Mortgage applications are on the rise with an increase of 9.3% as of June 5, compared to one week earlier, according to the Mortgage Bankers Association. Detroit-based Quicken Loans Inc. and Pontiac-based United Shore Financial Services say their industry is booming and they're hiring.
Interest rates were at an average of 3.21% as of June 11, according to the Federal Home Loan Mortgage Corp., also known as Freddie Mac.
"Outside of the previous two weeks, when the rate was 3.15 and 3.18%, this is the lowest rate in history, going back to 1971," said Gus Faucher, chief economist for the PNC Financial Services Group. "Home prices are rising because of strong demand and limited inventories. But with very low mortgage rates, affordability is still good for those people who have jobs."
Faucher says although he hasn't seen any hard data to support it, the pandemic might be spurring people to move out of cities and into the suburbs — and away from apartments and into single-family homes.
Job losses have been the largest in low-wage industries during the current recession. But middle- and upper-income households — which are more likely to be potential homebuyers — have been hit less hard during the current recession, Faucher said. He expects that during the long run, the pandemic will likely boost demand for homeownership, which already was rising before the crisis.
"Mortgage rates will increase into 2021, but at a very slow pace, and affordability will remain good," he said. "But if the recovery from the recession is slow and job gains are weak, a lack of income growth would mean a weak recovery in home sales."
Reginald Perryman, an associate broker with Keller Williams Metro, says there is pent-up demand.
"Buyers are strong," he said. "There have been some cases where people were laid off or furloughed in the middle of their transaction, but some of those people were called back to work and they're able to continue with the deal. A lot of people are unaware that the market is very strong if they're looking to sell their home."
For several weeks starting in mid-March, real estate activity was limited because buying or selling a house was generally not considered an essential activity under the stay-at-home order imposed by Michigan Gov. Gretchen Whitmer. During that time potential home sellers and buyers relied on virtual showings.
Susan Kelke, an agent with Real Living Kee Realty, said she's aware of numerous deals without buyers stepping foot in the homes.

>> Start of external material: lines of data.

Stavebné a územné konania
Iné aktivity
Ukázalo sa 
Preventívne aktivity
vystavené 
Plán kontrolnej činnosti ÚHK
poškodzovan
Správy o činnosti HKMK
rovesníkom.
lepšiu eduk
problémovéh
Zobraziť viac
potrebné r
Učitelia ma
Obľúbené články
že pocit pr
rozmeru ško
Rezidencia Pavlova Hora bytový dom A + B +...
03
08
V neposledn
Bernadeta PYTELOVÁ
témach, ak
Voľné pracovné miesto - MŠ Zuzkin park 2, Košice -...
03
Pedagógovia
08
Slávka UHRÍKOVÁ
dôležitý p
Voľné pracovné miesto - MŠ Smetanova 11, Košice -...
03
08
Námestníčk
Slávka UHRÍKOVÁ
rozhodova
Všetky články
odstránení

"There wasn't a lot of that, but there was enough of that that some agents were able to continue working, essentially," she said.

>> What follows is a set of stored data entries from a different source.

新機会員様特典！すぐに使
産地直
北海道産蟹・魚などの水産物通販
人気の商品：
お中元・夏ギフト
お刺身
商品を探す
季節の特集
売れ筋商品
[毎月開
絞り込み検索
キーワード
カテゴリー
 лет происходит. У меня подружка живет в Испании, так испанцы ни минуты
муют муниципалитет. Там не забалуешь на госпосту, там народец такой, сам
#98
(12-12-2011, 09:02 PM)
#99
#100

Traditional in-person home showings resumed a month ago. This past weekend, open houses were also allowed to resume.
"Even moving forward, I don't think we're going to do open houses as we've done them in the past," Perryman said. "We probably would have an open house, but we'll probably limit how many people are in a home at once."

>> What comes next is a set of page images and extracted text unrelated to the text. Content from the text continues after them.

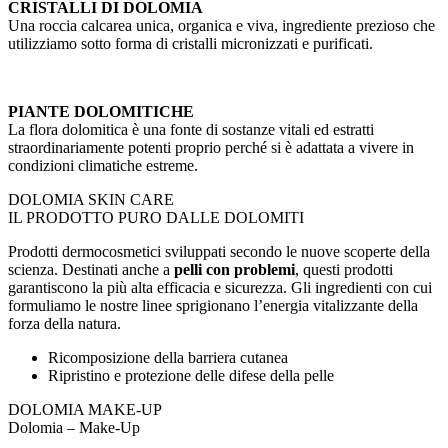
CRISTALLI DI DOLOMIA
Una roccia calcarea unica, organica e viva, ingrediente prezioso che
utilizziamo sotto forma di cristalli micronizzati e purificati.
PIANTE DOLOMITICHE
La flora dolomitica è una fonte di sostanze vitali ed estratti
straordinariamente potenti proprio perché si è adattata a vivere in
condizioni climatiche estreme.
DOLOMIA SKIN CARE
IL PRODOTTO PURO DALLE DOLOMITI
Prodotti dermocosmetici sviluppati secondo le nuove scoperte della
scienza. Destinati anche a
pelli con problemi
, questi prodotti
garantiscono la più alta efficacia e sicurezza. Gli ingredienti con cui
formuliamo le nostre linee sprigionano l’energia vitalizzante della
forza della natura.
Ricomposizione della barriera cutanea
Ripristino e protezione delle difese della pelle
DOLOMIA MAKE-UP
Dolomia – Make-Up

Buyers and sellers are taking precautions during home showings, such as wearing face masks and leaving lights on and doors open to minimize the need to touch things.
"In homes that are occupied, we arrive and my clients will have PPE masks and they know not to touch," Kelke said.
"Before COVID, they would touch the countertops. People need to feel and use all of their senses in picking home and understand the finishes. But now people are keeping their hands in their pockets a little bit more. I'm opening more doors, more cabinets, showing them things they would normally look at themselves."
Roquemore is not only looking for a new home, she also has her home in Detroit listed for sale.
"We’re requiring face masks, gloves," she said. "We have a box at the entrance when we know people are coming. We do have them, disposable masks. We want them to be as safe as possible."